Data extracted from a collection
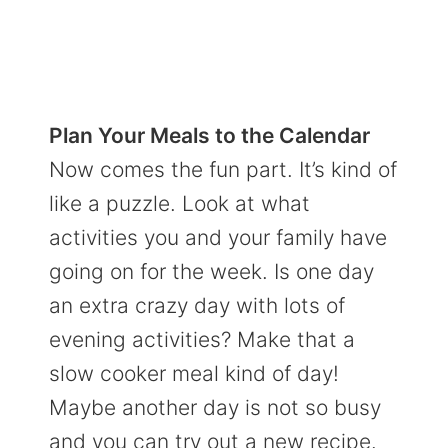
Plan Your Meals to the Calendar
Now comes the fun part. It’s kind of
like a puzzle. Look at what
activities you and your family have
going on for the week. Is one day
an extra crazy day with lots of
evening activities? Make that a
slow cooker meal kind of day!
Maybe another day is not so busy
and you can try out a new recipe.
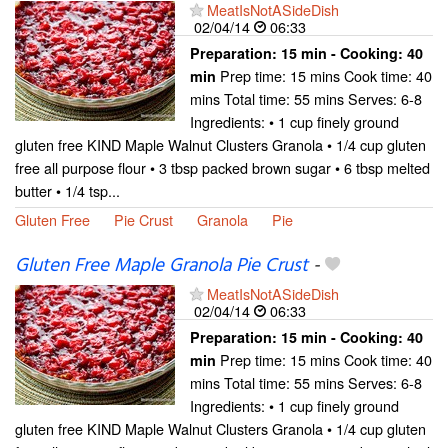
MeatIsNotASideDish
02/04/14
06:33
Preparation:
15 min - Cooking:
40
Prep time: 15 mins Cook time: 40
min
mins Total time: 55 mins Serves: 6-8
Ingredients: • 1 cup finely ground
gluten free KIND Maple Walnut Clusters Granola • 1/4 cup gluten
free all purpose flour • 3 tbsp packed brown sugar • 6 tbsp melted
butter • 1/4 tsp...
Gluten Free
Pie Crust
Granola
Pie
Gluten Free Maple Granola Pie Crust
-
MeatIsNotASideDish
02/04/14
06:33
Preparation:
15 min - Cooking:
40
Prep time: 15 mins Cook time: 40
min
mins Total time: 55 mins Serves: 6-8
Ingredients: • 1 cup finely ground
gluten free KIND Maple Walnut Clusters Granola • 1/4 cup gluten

| Assignment |
Copy each line of the records that contains the word "activities".

| Solution for this exercise |
activities you and your family have
evening activities? Make that a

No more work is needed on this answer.